— AVAILABLE DATA —
—————

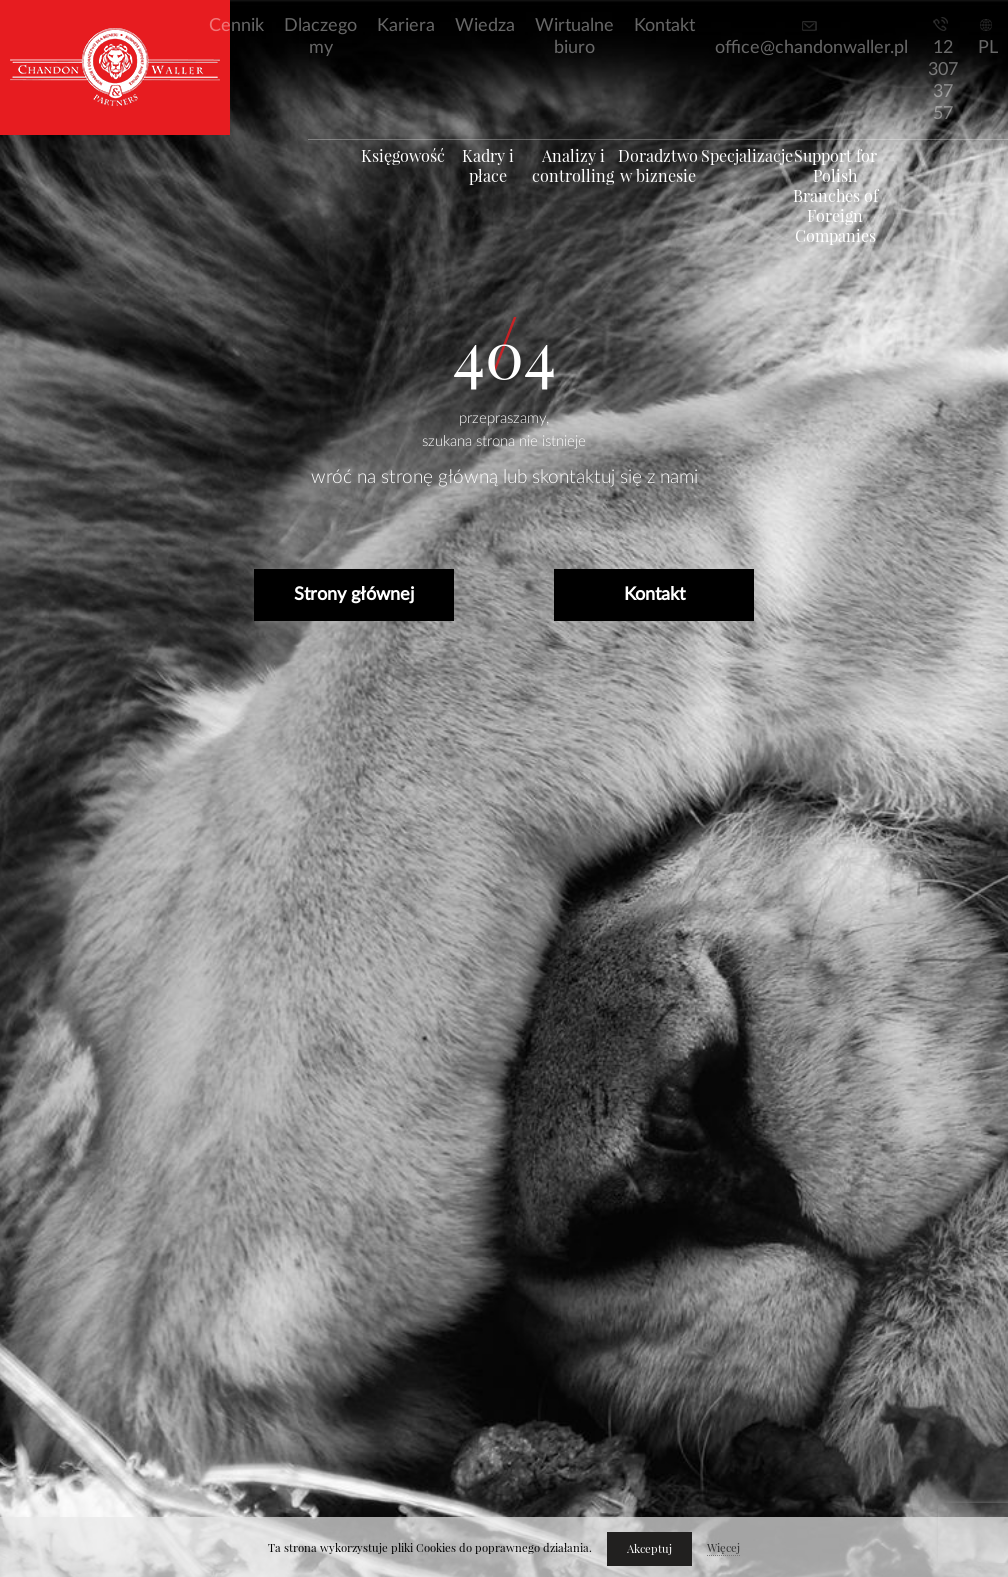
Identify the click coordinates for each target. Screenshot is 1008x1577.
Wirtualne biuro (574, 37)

—————

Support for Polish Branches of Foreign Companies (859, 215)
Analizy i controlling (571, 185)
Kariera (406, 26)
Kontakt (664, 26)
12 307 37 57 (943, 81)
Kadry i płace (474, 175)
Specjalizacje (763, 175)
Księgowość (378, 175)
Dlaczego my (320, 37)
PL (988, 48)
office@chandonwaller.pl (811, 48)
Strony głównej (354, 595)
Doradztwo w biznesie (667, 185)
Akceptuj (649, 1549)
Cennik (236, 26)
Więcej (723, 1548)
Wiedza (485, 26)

—————

— TASK —
What is needed is an exact copy of the lines above, from the one containing "office@chandonwaller.pl (811, 48)" through the one containing "Wiedza (485, 26)", with nothing added.

— RESULT —
office@chandonwaller.pl (811, 48)
Strony głównej (354, 595)
Doradztwo w biznesie (667, 185)
Akceptuj (649, 1549)
Cennik (236, 26)
Więcej (723, 1548)
Wiedza (485, 26)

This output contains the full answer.